L’importance de cette problématique sociétale des jeunes, face à
l’écran, la complexité d’un tel enjeu et surtout les yeux pétillants des
jeunes devant mes yeux humides après leur première expérience scénique,
m’imposent alors de prendre un temps à mon tour de penser. Je suis un «
acteur-social », un artiste intervenant confronté à des données
éthiques, psychologiques et sociologiques, en plein cœur
d’une institution éducative. Je passe de l’autre côté, « enquêteur »
pour mettre au clair ces données et les rassembler dans un projet de
recherche. Ce dernier devrait permettre d’ébaucher une pratique
théâtrale, de spectacle vivant, et servir d’outil de recherche et
de régulation de l’emprise numérique auprès des jeunes.
[1] PARE Jean, Conversations avec McLuhan, 1966-1973, Montréal, éd. Boréal, 2010
[2] Suivant les conseils d’un professeur de lycée, je les nomme désormais les jeunes.
[3] JEHEL Sophie, Parents ou médias, qui éduque les préadolescents ?

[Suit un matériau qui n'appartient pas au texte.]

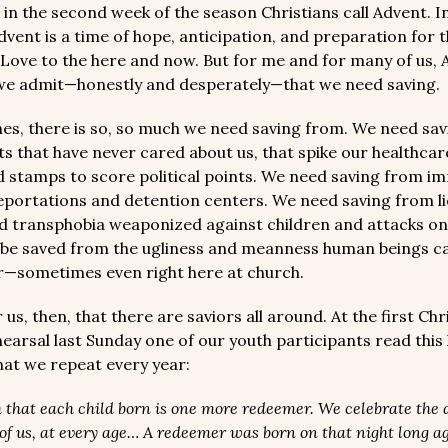
in the second week of the season Christians call Advent. I
vent is a time of hope, anticipation, and preparation for t
 Love to the here and now. But for me and for many of us, A
we admit—honestly and desperately—that we need saving.
es, there is so, so much we need saving from. We need sa
 that have never cared about us, that spike our healthcar
d stamps to score political points. We need saving from i
eportations and detention centers. We need saving from li
d transphobia weaponized against children and attacks on
be saved from the ugliness and meanness human beings can
r—sometimes even right here at church.
or us, then, that there are saviors all around. At the first Ch
earsal last Sunday one of our youth participants read this 
that we repeat every year:
ith that each child born is one more redeemer. We celebrate the 
of us, at every age… A redeemer was born on that night long a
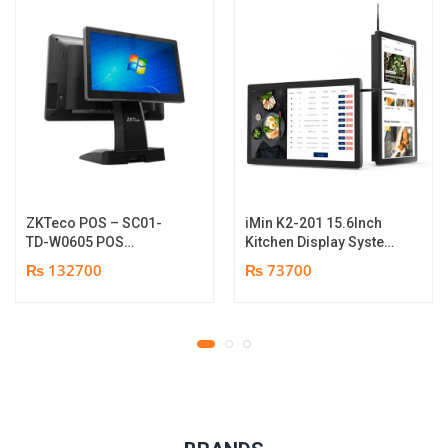
ZKTeco POS – SC01-
iMin K2-201 15.6Inch
TD-W0605 POS
Kitchen Display System
Terminal Device | I5
| 2GB-16GB | Android
₨ 132700
₨ 73700
12th Gen Processor |
7.1 | 1 year parts
8GB RAM | 256GB SSD |
replacement warranty
15.6″ touch TFT LCD &
11.6 Inches Secondary
display | 1 year parts
replacement warranty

Enquête sur leurs pratiques TV, jeux vidéo, radio, Internet, éd. Erès
avec CEMEA, «Education et société», 2011, p7
[4] Voir le rapport de la commission de la Famille, éducation aux médias
présidée par Agnès Vincent-Deray, juin 2009, dont les principales
recommandations n’ont toujours pas été suivies d’effet, téléchargeable
sur www.cieme.org, consulté le 14/12/2014
[5] BIAGINI Cédric, L’emprise numérique, Comment Internet et les
nouvelles technologies ont colonisé nos vies, Paris, éd. Echappée, «
Pour en finir avec », 2012
[6] BROOK Peter, L’espace vide, Ecrit sur théâtre, traduit par Estienne
Christine et Fayolle Franck, Paris, éd. Seuil, « Pierres Vives », 1977
(1968), p133
[7] PLATON, La République, Livres VI et VII , traduit par Karsenti
Tiphaine et Prélorentzos Yannis, Paris, éd. Hatier, «Les classique
Hatier de la philosophie», 2000
[8] Même si, on relève un apport de confort dans les domaines du savoir
et de l’intelligence : la mémoire, la puissance de calcul,
la multifonctionnalité, la géolocalisation, la vidéoconférence, la
conduite des machines, etc. En 1978, pour résoudre une formule de
moindre carrée, il me fallait quelques heures, en 1985, avec les
première IBM, je programmais sur 15 pages en langage Basic, pour créer
la formule, maintenant sur une feuille tableur, je liste mes valeurs en
deux colonnes, en un clic j’ai tous les résultats!